Alors qu'on est encore sous le choc du Metá Metá de Kiko Dinucci et qu'on est impatient de découvrir le prochain album de de Rodrigo Campos, Bahia Fantástica, voilà qu'ils sortent un nouvel album en compagnie de Romulo Fróes et Marcelo Cabral, Passo Torto. Cet album est encore une fois proposé en téléchargement gratuit. Et on ne manquera pas de préciser que l'illustration de la pochette est l'œuvre de Kiko.
Quand on jette un œil à la discographie de Kiko Dinucci, on remarque que d'un album à l'autre, il a toujours changé de configuration, ne reproduisant jamais deux fois la même formule : en duo avec Juçara Marçal ou Douglas Germano, en leader de Bando AfroMacarrônico, chanté par d'autres sur Na Boca dos Outros ou, plus récemment, en trio Metá Metá. Son sixième album, sorti la semaine dernière, confirme ses mues continues. Cette fois-ci, il rejoint Passo Torto, un "super groupe" composé de Romulo Fróes, Rodrigo Campos et Marcelo Cabral. Soit trois compositeurs et un contrebassiste. A vrai dire, Passo Torto me prend de court, je m'apprêtais à d'abord présenter Um Labirinto em Cada Pé, l'album de Romulo Fróes également sorti cette année, mais ma chronique traîne depuis des semaines, presque finie mais pas encore...
Si ce n'est le minimalisme acoustique, Passo Torto n'a que peu en commun avec Metá Metá. Nous sommes ici dans un tout autre registre. Quand Metá Metá est un disque intense et spirituel, Passo Torto ne cherche aucun échappatoire au désenchantement. Son approche intimiste où seules les cordes accompagnent les voix mêlées de Romulo, Kiko et Rodrigo, s'interdit le moindre subterfuge. Kiko Dinucci est à la guitare, Rodrigo Campos au cavaquinho, ou l'inverse, et Marcelo Cabral à la contrebasse. Kiko et Rodrigo se partagent le chant quand Romulo Fróes chante sur tous les titres, sauf un. Après tout, il compense là le fait de n'y jouer d'aucun instrument. S'il reconnaît que sa voix grave est monotone, il estime avoir progressé dans son chant. Il est indéniable, en tout cas, que Romulo impose son style et marque l'ambiance générale de l'album. Son premier album, Calado, en 2004, avait été décrit comme "un des plus tristes de la musique brésilienne de ces dernières années". Sur Passo Torto, c'est donc une étrange mélancolie qui envahit tout le disque. Mais cette mélancolie n'a pas le poids du pathos, elle est légère comme un fluide onirique.
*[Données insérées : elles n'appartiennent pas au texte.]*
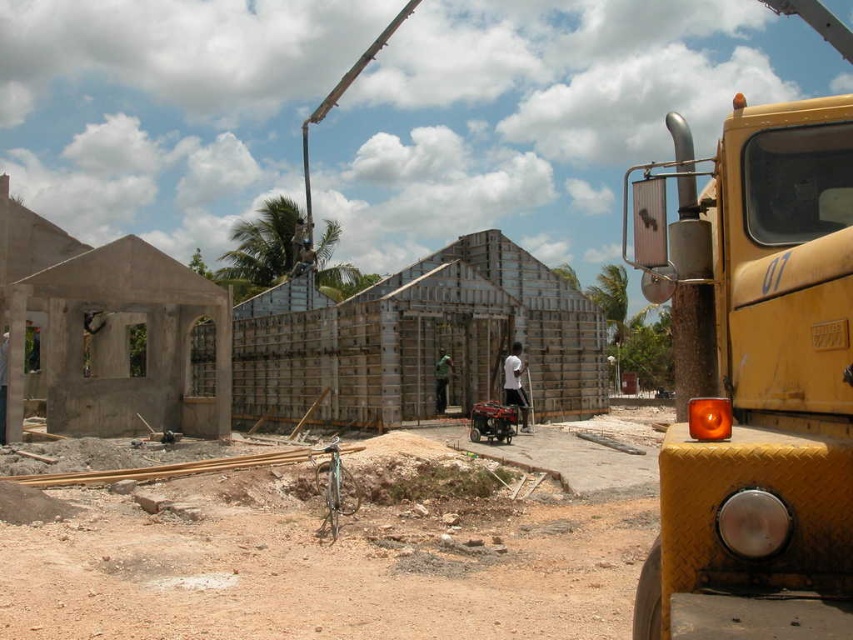 Question: Does yellow metallic school bus at right appear on the left side of white matte shirt at center?

Choices:
 (A) no
 (B) yes

Answer: (A)

Question: Which object is closer to the camera taking this photo?

Choices:
 (A) brown dirt track at center
 (B) white matte shirt at center

Answer: (A)

Question: Does brown dirt track at center have a larger size compared to black metallic crane at upper center?

Choices:
 (A) yes
 (B) no

Answer: (B)

Question: Which object is closer to the camera taking this photo?

Choices:
 (A) black metallic crane at upper center
 (B) brown dirt track at center

Answer: (B)

Question: Can you confirm if brown dirt track at center is wider than black metallic crane at upper center?

Choices:
 (A) no
 (B) yes

Answer: (A)

Question: Estimate the real-world distances between objects in this image. Which object is closer to the dark green fabric at center?

Choices:
 (A) brown dirt track at center
 (B) yellow metallic school bus at right
 (C) white matte shirt at center

Answer: (C) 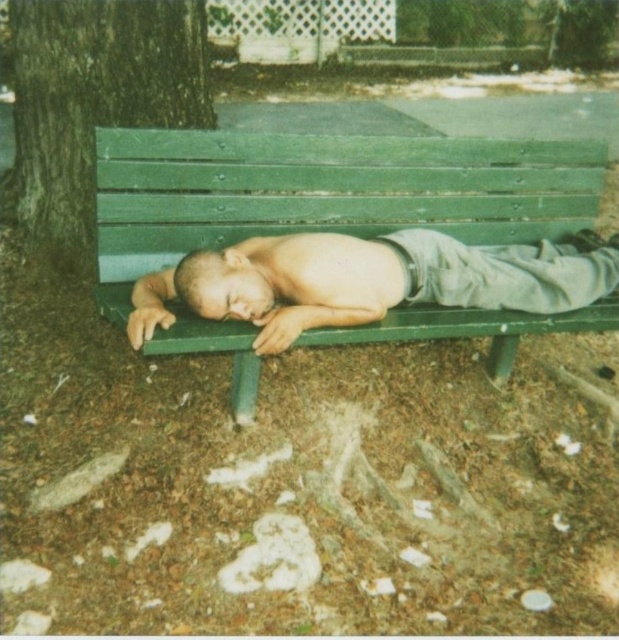 Question: Among these objects, which one is nearest to the camera?

Choices:
 (A) green rough bark at left
 (B) smooth skin man at center

Answer: (B)

Question: Is the position of green rough bark at left more distant than that of smooth skin man at center?

Choices:
 (A) yes
 (B) no

Answer: (A)

Question: Which of the following is the closest to the observer?

Choices:
 (A) (371, 289)
 (B) (113, 60)

Answer: (A)

Question: Is green rough bark at left smaller than smooth skin man at center?

Choices:
 (A) yes
 (B) no

Answer: (B)

Question: Among these points, which one is nearest to the camera?

Choices:
 (A) (139, 67)
 (B) (300, 292)

Answer: (B)

Question: Is green rough bark at left further to camera compared to smooth skin man at center?

Choices:
 (A) no
 (B) yes

Answer: (B)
Si les titres sont signés par les trois compositeurs, une étrange homogénéité se dégage de l'album. Ce n'est pas comme si nos quatre compères avaient décidé de chanter les chansons de l'un ou de l'autre. Non, le procédé aurait été paresseux. Ce projet est né d'une longue amitié, de scènes partagées et de moments improvisés, comme si le disque s'était écrit face au public. Les chansons qui figurent ici ont toutes été écrites à quatre mains, Rodrigo et Romulo, Kiko et Romulo, Kiko et Rodrigo... De cette triplette, c'est le discret Rodrigo Campos qui semble ici le plus prodigue alors qu'il brille de sa douceur caractéristique, tant comme parolier que comme compositeur. Ce qui, au passage, ne fait qu'aiguiser notre impatience de découvrir Bahia Fantástica, son prochain album, déjà annoncé ici même. Avec Passo Torto, on découvre ses textes, très sensibles et inspirés, plus accessibles que ceux de Romulo. Ainsi sur "Cidadão", les paroles sont de Rodrigo Campos et la musique de Romulo Fróes. Et c'est peut-être, avec ces longues phrases à perdre le souffle, le plus beau titre de l'album, ou le plus émouvant... "Cidadõ, esquizofrênico...", comme on peut le découvrir ici en images :
Autant le trio Metá Metá de Kiko Dinucci joue une musique d'élévation, entre transe et apaisement, autant Passo Torto s'inscrit au ras de la réalité, ou plutôt au ras d'un fantastique social. Ici, c'est la ville qui est le motif, la source d'inspiration. Et cette ville est très précisément São Paulo, comme en attestent les morceaux "Da Vila Guilherme até o Imirim" ou "Faria Lima Pra Cá". Tout aussi urbain, on retrouve également le sublime "Samuel", co-écrit par Kiko et Rodrigo, qui figurait déjà sur Metá Metá. Passo Torto préfère la poésie au social mais la réalité de la ville perce comme une fleur de bitume sur un trottoir défoncé. Si on trouve une fantaisie macabre sur "A Musica da Mulher Morta", ou la lointaine réminiscence des bandeiras paulistes sur "Cavalieri", c'est la réalité sans fard qui constitue le substrat de ces chansons, les difficultés économiques, les loyers en retard...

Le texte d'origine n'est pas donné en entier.